卞二爷语气中充满赞扬,“令郎真有乃父风范。”
“是啊。下一代的族长非令郎莫属。”其他长辈族亲纷纷赞道。
卞令乾面露喜色谦虚回话,“各位族亲尊伯,真是折煞小辈了。”
族长听后郁闷的心情一扫而空,哈哈大笑,接着看似严肃道:“无论如何,这次尔等均都有错。现问清楚了事情的来龙去脉,待军爷一事解决归村后,到祠堂旁屋讨论一番,再做责罚。”
卞二爷知道族长提到议事房,定不会轻易揭过此事,且此番议事,不但要涉及玉胖等人此事,定还有其他要事相商,多半关于征田一事。

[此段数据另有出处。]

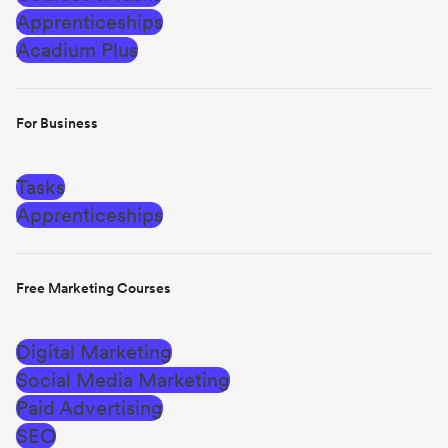
Apprenticeships
Acadium Plus
For Business
Tasks
Apprenticeships
Free Marketing Courses
Digital Marketing
Social Media Marketing
Paid Advertising
SEO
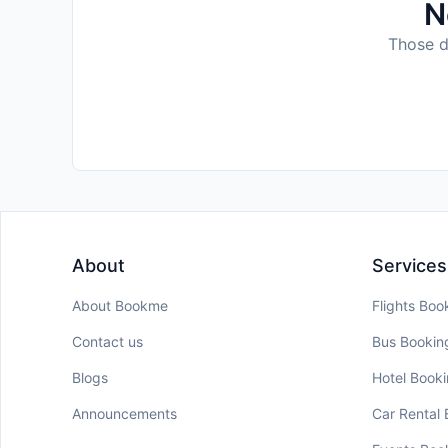
N
Those da
About
Services
About Bookme
Flights Boo
Contact us
Bus Bookin
Blogs
Hotel Book
Announcements
Car Rental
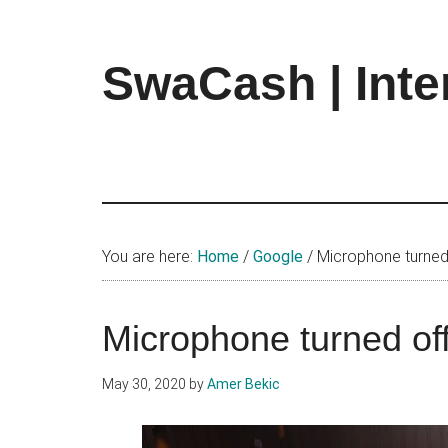
Skip
Skip
Skip
to
to
to
main
primary
footer
SwaCash | Inte
content
sidebar
Latest
Updates
on
Tech,
Internet
&
You are here:
Home
/
Google
/
Microphone turned
Digital
World
Microphone turned of
May 30, 2020
by
Amer Bekic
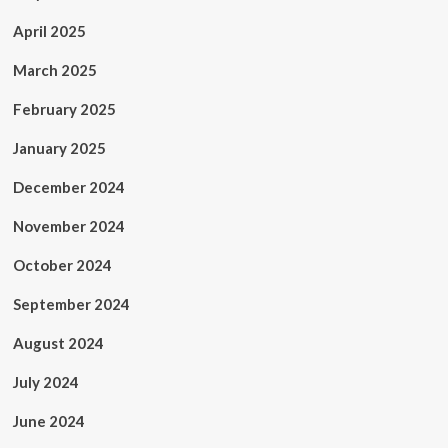
April 2025
March 2025
February 2025
January 2025
December 2024
November 2024
October 2024
September 2024
August 2024
July 2024
June 2024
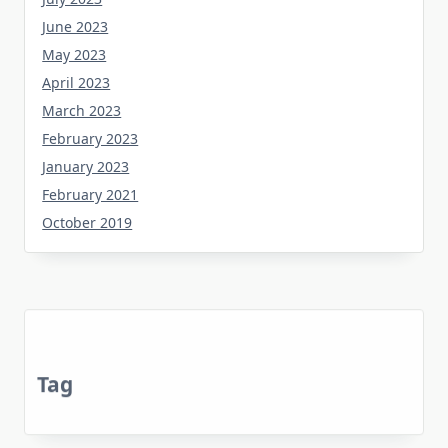
June 2023
May 2023
April 2023
March 2023
February 2023
January 2023
February 2021
October 2019
Tag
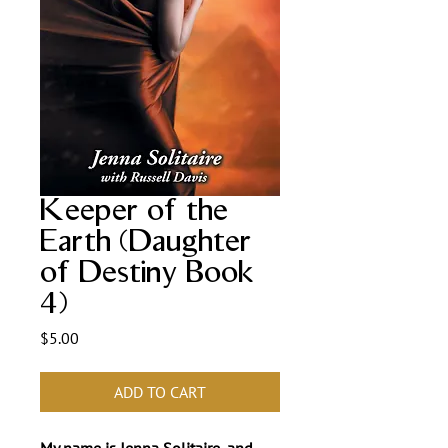
Keeper of the
Earth (Daughter
of Destiny Book
4)
Price
$5.00
ADD TO CART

族长让玉胖几位小辈散去,开始和父辈们讨论一会见陆十郎的事宜。
卞二爷看了一眼玉惠离去的背影,见她还算老实,冷哼一声后,投入讨论中,不再关注玉惠。
玉惠的头低得极低。
刚才在文敏几人出声后,她一直没有吭声,默认了卞令乾的说法。因为她知道说多无益,反对卞令乾只会让她的后果更糟糕。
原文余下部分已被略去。